■ The data:
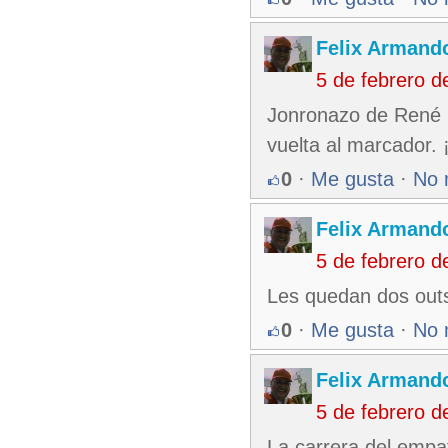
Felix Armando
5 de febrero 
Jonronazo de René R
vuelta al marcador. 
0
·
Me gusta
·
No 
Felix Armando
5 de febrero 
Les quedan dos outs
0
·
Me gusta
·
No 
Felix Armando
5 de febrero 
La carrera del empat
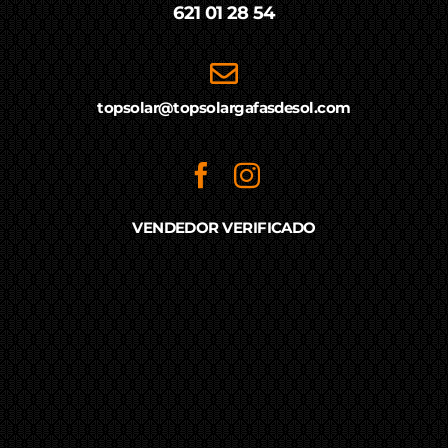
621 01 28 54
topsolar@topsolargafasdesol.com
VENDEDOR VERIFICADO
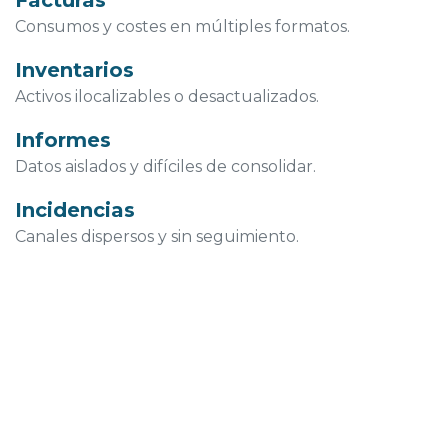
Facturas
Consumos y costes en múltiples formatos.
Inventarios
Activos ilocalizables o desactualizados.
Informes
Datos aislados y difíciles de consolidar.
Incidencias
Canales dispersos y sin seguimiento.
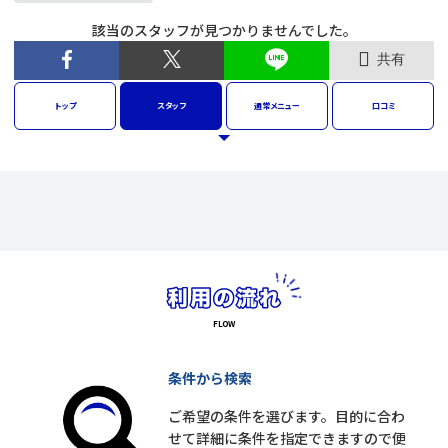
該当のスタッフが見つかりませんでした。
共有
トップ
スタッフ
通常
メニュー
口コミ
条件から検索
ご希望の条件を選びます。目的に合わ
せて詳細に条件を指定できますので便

==

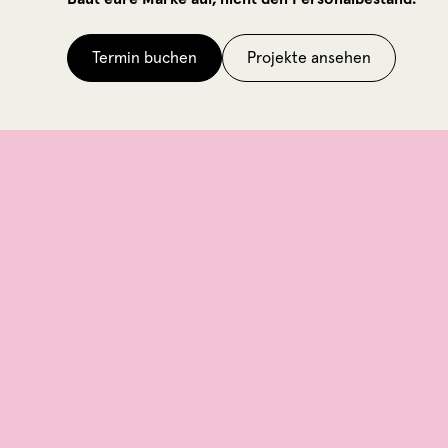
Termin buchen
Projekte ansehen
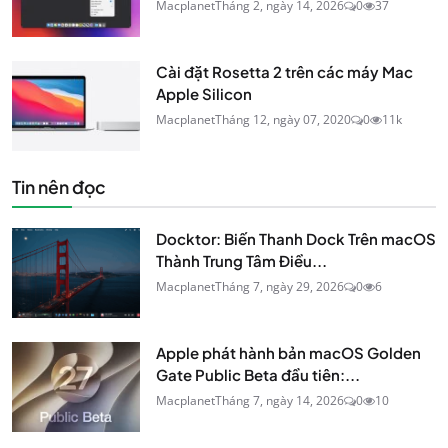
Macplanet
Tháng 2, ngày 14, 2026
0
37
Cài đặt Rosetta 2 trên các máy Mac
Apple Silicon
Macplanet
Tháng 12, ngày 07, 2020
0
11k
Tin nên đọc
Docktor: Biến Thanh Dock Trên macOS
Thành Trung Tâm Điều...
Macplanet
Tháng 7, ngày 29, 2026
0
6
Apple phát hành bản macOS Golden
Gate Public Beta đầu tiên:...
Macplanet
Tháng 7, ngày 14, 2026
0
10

■ Exercise brief:
For every line above in which the string "macOS" appears, add one; please give the final count and nothing else.

■ Solved problem:
2